After the new building was opened, the Biennial of European Academies of Visual Arts was opened in the MECC with Queen Beatrix in attendance. The large hall in the MECC was furnished as an exhibition space, according to a design by lecturer Jo Sijen and visual artist and alumnus Jean-Pierre Zoetbrood; the opening event was graced by a spectacular show by Dogtroep.
The organization set its sight high with the performance by Dogtroep: In 1992, the theatre company caused a furore at the Winter Olympics in Albertville and the World Fair in Seville, in 1993 at the Frankfurter Buchmesse. This was the fourth edition of the Biennale, following Toulouse, Antwerp, and Barcelona in that order. The biennial event was organized by ELIA/European League of Institutes of the Arts. The fourth edition also turned out to be the last in the series, in retrospect because of the enormous scale of the event and the high financial effort that required the help of many volunteers: other schools would not dare to undertake such a large-scale project.
The municipality of Maastricht, and its Mayor Philip Houben in particular, immediately reacted enthusiastically when the school proposed to organize this edition in 1991. Ample funds were made available and permits were granted, so that Maastricht could also establish itself on the European map on a cultural level, after the Maastricht Treaty.
The school took six coaches with students and teachers to Barcelona, to learn from the third Biennale, which took place there in the run-up to the Olympic Games in 1992. The Biennial in Maastricht attracted art students from 68 schools in 22 European countries including for the first time, participants who were previously on the other side of the iron curtain.
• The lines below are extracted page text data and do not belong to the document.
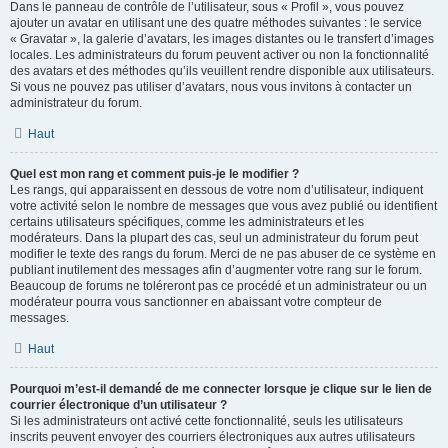
Dans le panneau de contrôle de l’utilisateur, sous « Profil », vous pouvez
ajouter un avatar en utilisant une des quatre méthodes suivantes : le service
« Gravatar », la galerie d’avatars, les images distantes ou le transfert d’images
locales. Les administrateurs du forum peuvent activer ou non la fonctionnalité
des avatars et des méthodes qu’ils veuillent rendre disponible aux utilisateurs.
Si vous ne pouvez pas utiliser d’avatars, nous vous invitons à contacter un
administrateur du forum.
Haut
Quel est mon rang et comment puis-je le modifier ?
Les rangs, qui apparaissent en dessous de votre nom d’utilisateur, indiquent
votre activité selon le nombre de messages que vous avez publié ou identifient
certains utilisateurs spécifiques, comme les administrateurs et les
modérateurs. Dans la plupart des cas, seul un administrateur du forum peut
modifier le texte des rangs du forum. Merci de ne pas abuser de ce système en
publiant inutilement des messages afin d’augmenter votre rang sur le forum.
Beaucoup de forums ne toléreront pas ce procédé et un administrateur ou un
modérateur pourra vous sanctionner en abaissant votre compteur de
messages.
Haut
Pourquoi m’est-il demandé de me connecter lorsque je clique sur le lien de
courrier électronique d’un utilisateur ?
Si les administrateurs ont activé cette fonctionnalité, seuls les utilisateurs
inscrits peuvent envoyer des courriers électroniques aux autres utilisateurs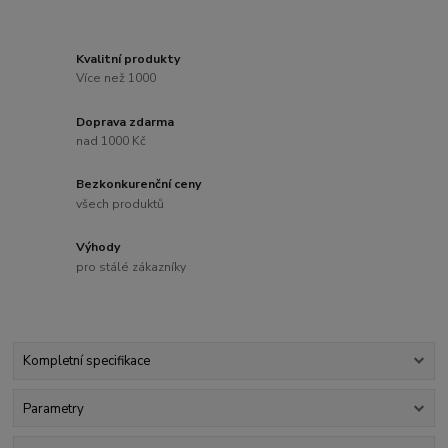
Kvalitní produkty
Více než 1000
Doprava zdarma
nad 1000 Kč
Bezkonkurenční ceny
všech produktů
Výhody
pro stálé zákazníky
Kompletní specifikace
Parametry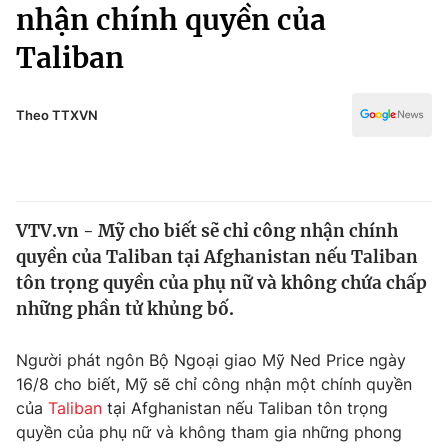
Chính trị
nhận chính quyền của
Truyền hình
Taliban
Văn hóa - Giải trí
Xã hội
Y tế
Đời sống
Theo TTXVN
Pháp luật
Công nghệ
Giáo dục
Y tế
VTV.vn - Mỹ cho biết sẽ chỉ công nhận chính
Thế giới
quyền của Taliban tại Afghanistan nếu Taliban
Tin tức
tôn trọng quyền của phụ nữ và không chứa chấp
Kinh tế
những phần tử khủng bố.
Thế giới đó đây
Tài chính
Dữ liệu và đời sống
Câu chuyện quốc tế
Người phát ngôn Bộ Ngoại giao Mỹ Ned Price ngày
Thị trường
16/8 cho biết, Mỹ sẽ chỉ công nhận một chính quyền
của
Taliban
tại Afghanistan nếu Taliban tôn trọng
Truyền hình
Góc doanh nghiệp
quyền của phụ nữ và không tham gia những phong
The Biennial was held from 25 to 31 May 1993. The event was organized by Projectbureau Biënnale ’93, which comprised a network working groups made up of students and lecturers of the Academie Beeldende Kunsten all managed by a steering group. The Dominican Church – which at the time was not yet used as a bookshop – was set up as a central meeting space, in which a monumental free-standing seating podium – another design by Jo Sijen – was the central element. Each day, a free paper designed by the school under the leadership of lecturer Roy Hoet was distributed with information on all activities including:
The main ingredient was the workshops for students led by prominent artists, such as: Anne Ausloos, Art in Ruins, Jo Baer, Richard Deacon, Droste/Rombouts, Luciano Fabro, Fortuyn/O’Brien, Veit Görner, Thomas Grünfeld, Fons Haagmans, Kazuo Katase, Gerhard Merz, Hidetoshi Nagasawa, JCJ Vanderheyden, Auke de Vries, and Lawrence Weiner. As far as possible, each workshop worked on a joint work of art, which was presented to the public at the end of the week. The well-attended workshops were held in various locations in and around the city.